Stored data entries
..........

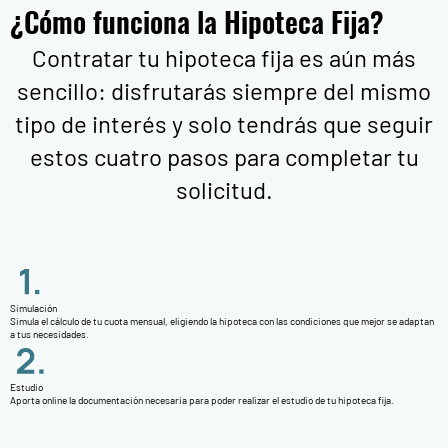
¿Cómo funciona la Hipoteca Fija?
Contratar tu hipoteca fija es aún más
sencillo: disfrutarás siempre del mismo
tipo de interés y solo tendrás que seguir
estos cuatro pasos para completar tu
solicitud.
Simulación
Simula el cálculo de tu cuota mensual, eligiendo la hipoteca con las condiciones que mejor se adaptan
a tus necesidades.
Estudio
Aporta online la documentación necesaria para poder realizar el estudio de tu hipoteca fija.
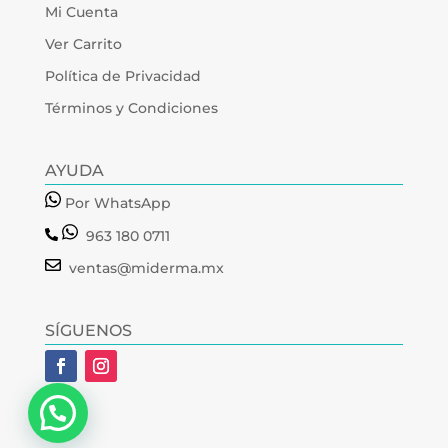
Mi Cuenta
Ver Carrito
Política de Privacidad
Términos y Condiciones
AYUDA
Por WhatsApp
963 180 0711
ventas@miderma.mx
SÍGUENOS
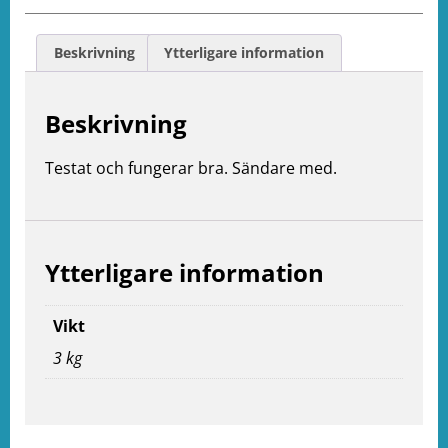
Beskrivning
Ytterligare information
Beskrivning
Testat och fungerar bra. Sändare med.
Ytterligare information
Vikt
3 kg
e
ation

..........

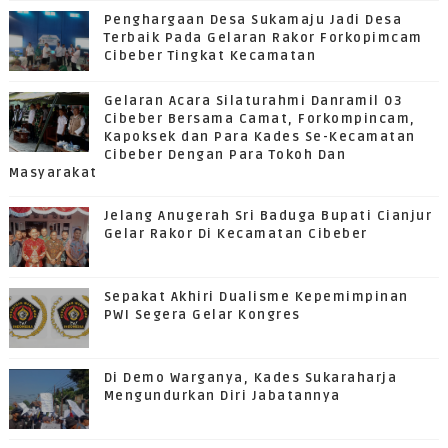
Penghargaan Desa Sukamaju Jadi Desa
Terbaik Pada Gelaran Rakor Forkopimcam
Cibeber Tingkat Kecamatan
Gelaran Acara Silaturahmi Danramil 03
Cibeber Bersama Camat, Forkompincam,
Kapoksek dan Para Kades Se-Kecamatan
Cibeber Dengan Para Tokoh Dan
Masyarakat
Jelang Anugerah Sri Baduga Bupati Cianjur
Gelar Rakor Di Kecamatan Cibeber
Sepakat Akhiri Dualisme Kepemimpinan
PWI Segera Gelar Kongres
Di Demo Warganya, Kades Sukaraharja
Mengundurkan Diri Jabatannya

..........

WHAT IS NEEDED: Look through the entries above; find each line with the word "Cibeber" and copy it.

RESULT:
Cibeber Tingkat Kecamatan
Cibeber Bersama Camat, Forkompincam,
Cibeber Dengan Para Tokoh Dan
Gelar Rakor Di Kecamatan Cibeber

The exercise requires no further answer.